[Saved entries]
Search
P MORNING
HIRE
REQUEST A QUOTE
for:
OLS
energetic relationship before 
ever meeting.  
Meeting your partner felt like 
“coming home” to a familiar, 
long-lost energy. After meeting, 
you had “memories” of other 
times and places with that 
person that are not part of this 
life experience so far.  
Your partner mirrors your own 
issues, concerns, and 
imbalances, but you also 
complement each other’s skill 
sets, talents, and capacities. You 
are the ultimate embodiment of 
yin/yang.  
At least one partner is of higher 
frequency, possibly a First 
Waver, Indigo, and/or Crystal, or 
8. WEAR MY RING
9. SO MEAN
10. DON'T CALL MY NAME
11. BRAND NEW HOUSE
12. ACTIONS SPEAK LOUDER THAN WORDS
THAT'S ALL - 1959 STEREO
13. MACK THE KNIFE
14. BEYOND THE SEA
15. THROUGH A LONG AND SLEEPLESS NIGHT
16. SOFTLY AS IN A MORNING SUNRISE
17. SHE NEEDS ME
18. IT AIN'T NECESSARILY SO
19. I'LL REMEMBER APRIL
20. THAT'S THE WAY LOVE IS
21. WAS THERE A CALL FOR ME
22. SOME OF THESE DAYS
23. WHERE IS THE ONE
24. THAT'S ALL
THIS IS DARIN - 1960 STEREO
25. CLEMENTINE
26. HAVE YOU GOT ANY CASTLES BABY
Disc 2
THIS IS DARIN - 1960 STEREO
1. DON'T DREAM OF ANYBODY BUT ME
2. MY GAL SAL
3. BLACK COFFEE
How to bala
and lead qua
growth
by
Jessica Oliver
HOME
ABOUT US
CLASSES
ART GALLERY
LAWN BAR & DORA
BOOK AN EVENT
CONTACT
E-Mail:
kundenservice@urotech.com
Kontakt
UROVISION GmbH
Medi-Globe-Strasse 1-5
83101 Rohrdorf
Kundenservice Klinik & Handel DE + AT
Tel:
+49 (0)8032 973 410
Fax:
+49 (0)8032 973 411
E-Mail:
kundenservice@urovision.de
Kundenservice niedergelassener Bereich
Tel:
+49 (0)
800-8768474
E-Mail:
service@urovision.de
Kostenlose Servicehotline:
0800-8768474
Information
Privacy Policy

__DIRECTIONS__: The lines to reproduce run from the one that contains "Medi-Globe-Strasse 1-5" through the last line above; copy them exactly.

__RESULT OF THIS TASK__:
Medi-Globe-Strasse 1-5
83101 Rohrdorf
Kundenservice Klinik & Handel DE + AT
Tel:
+49 (0)8032 973 410
Fax:
+49 (0)8032 973 411
E-Mail:
kundenservice@urovision.de
Kundenservice niedergelassener Bereich
Tel:
+49 (0)
800-8768474
E-Mail:
service@urovision.de
Kostenlose Servicehotline:
0800-8768474
Information
Privacy Policy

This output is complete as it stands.